» **Your task**
In the material below, which lines hold the word "released"? Pick each one out.

» **The data**

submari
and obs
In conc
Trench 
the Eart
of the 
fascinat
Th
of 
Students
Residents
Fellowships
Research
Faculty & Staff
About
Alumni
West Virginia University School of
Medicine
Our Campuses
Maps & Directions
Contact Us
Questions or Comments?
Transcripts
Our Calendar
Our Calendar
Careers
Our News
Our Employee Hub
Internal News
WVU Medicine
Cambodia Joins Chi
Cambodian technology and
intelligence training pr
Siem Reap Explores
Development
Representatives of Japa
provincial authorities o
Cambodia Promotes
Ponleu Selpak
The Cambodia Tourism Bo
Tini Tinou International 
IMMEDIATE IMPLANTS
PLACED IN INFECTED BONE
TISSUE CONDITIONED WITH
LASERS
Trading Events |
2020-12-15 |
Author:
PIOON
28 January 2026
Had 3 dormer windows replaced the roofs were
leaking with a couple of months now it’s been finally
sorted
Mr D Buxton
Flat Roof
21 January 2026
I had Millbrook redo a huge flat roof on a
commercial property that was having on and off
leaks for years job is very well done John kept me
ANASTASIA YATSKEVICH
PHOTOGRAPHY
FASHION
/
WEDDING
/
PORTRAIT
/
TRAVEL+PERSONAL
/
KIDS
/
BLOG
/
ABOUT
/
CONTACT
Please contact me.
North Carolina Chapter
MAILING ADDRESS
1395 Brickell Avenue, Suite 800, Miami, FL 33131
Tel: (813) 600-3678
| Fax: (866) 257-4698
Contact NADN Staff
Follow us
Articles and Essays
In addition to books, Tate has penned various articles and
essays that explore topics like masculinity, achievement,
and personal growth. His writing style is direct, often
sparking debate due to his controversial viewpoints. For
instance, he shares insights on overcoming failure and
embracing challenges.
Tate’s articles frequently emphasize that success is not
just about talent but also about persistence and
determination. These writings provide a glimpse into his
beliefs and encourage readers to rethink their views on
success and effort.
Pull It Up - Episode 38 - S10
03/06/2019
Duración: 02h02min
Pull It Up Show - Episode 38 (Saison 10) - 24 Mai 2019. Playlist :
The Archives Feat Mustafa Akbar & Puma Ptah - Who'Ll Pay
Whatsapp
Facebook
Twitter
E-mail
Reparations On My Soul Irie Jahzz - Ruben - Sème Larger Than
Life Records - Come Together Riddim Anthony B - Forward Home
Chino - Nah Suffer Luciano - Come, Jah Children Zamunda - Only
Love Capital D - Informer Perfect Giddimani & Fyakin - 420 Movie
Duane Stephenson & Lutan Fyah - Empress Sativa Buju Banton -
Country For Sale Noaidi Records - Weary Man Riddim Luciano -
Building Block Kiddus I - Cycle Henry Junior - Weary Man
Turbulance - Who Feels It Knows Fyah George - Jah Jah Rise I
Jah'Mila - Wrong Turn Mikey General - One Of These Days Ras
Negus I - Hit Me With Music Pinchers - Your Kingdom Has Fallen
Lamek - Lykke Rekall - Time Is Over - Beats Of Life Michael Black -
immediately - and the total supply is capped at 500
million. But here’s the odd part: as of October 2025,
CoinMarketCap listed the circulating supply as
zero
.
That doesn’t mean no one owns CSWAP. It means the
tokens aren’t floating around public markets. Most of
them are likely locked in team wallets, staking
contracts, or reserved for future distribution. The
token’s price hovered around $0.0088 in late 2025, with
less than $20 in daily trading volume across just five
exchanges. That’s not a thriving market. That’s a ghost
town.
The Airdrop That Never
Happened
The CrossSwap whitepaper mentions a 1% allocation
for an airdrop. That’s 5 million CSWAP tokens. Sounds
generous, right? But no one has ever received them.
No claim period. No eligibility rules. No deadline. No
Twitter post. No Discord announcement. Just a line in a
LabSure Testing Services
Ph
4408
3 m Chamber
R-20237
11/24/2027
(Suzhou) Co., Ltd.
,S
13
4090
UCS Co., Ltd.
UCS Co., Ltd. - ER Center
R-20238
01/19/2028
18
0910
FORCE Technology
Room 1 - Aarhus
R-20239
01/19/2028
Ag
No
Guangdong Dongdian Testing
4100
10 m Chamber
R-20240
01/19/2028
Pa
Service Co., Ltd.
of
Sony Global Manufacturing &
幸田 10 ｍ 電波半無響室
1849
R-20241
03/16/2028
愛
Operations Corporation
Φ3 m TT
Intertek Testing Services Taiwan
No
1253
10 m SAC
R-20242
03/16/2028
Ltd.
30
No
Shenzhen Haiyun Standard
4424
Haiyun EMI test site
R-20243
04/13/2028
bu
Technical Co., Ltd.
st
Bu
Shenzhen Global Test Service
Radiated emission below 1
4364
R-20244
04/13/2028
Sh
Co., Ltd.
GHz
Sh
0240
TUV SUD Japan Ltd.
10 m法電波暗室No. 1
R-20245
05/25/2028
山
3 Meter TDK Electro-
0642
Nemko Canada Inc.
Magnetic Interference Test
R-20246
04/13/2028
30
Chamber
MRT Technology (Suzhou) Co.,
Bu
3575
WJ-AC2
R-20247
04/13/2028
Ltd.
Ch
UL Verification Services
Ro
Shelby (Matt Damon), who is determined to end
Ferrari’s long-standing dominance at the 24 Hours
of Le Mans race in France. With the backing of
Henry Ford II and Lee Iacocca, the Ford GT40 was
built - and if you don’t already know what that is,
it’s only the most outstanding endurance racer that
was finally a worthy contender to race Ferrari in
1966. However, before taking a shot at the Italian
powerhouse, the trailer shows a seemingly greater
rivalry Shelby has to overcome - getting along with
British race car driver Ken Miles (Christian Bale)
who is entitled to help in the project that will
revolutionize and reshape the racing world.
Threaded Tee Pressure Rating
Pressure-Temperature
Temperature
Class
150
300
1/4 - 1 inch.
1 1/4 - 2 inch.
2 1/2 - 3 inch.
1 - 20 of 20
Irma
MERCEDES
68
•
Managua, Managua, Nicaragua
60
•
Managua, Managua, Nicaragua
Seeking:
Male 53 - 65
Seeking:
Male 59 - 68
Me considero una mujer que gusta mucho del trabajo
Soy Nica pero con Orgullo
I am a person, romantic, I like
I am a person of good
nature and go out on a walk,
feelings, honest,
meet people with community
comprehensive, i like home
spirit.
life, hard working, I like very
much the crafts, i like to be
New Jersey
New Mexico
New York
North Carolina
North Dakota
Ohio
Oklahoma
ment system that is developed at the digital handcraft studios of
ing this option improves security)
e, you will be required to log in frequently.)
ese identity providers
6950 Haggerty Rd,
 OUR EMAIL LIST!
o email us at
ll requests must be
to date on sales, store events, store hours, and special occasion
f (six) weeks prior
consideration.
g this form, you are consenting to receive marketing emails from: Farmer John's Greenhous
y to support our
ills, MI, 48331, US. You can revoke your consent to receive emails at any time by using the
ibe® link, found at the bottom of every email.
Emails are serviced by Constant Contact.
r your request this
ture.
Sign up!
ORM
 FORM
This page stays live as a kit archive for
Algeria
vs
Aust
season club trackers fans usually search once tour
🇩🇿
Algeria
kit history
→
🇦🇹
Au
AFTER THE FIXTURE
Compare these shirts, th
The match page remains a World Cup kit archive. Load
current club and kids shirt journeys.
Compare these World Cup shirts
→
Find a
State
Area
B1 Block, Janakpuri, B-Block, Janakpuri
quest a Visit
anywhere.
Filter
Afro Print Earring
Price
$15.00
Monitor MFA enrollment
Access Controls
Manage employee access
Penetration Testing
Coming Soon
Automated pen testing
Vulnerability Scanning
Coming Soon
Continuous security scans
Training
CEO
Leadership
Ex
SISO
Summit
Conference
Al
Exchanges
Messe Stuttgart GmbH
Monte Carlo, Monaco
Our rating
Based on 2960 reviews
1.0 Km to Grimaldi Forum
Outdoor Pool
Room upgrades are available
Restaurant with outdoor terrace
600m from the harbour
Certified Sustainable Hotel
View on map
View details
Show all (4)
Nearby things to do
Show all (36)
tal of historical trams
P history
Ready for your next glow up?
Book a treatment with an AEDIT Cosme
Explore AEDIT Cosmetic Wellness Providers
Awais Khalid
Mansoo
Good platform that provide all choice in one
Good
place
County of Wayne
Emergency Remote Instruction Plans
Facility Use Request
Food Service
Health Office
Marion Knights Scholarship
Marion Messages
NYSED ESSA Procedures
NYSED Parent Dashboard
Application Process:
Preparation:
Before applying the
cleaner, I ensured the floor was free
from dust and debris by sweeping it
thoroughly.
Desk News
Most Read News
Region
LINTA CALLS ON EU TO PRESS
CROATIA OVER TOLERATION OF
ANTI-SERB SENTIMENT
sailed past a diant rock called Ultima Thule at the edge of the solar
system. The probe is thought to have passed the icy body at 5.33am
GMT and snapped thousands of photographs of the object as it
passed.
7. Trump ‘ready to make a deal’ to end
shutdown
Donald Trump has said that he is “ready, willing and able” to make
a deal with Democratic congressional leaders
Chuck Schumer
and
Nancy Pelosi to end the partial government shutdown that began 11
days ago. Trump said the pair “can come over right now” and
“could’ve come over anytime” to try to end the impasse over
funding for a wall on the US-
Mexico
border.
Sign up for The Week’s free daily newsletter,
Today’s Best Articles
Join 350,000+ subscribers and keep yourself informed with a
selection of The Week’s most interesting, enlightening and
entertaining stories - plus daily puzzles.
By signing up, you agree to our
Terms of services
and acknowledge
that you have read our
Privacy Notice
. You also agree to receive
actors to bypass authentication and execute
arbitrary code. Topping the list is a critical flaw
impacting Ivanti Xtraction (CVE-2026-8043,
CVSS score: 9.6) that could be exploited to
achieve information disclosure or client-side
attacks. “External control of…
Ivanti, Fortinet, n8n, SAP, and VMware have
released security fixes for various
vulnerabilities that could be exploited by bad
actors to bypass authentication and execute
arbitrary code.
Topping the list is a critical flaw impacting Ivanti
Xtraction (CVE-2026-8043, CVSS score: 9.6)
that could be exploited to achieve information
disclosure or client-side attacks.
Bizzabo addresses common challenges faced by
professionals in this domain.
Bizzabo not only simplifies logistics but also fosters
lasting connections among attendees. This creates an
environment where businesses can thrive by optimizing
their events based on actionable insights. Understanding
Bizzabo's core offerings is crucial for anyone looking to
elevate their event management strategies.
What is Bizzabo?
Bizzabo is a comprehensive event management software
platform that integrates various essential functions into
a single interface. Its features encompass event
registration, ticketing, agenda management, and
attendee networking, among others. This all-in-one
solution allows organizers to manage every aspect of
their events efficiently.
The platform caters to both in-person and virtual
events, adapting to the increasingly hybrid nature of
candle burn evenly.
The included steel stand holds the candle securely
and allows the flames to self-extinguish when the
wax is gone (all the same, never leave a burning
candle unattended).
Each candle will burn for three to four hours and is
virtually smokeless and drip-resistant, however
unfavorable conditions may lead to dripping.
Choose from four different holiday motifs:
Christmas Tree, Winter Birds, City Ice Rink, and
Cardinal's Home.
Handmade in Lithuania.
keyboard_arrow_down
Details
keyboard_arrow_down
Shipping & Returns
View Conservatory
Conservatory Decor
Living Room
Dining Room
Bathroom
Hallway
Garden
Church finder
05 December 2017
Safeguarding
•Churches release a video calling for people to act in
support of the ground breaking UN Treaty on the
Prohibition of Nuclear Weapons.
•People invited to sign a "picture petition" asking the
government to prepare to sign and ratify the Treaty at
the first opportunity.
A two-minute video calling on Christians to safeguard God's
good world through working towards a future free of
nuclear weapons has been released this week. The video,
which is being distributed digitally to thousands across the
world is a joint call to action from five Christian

» **Task answer**
released security fixes for various
nuclear weapons has been released this week. The video,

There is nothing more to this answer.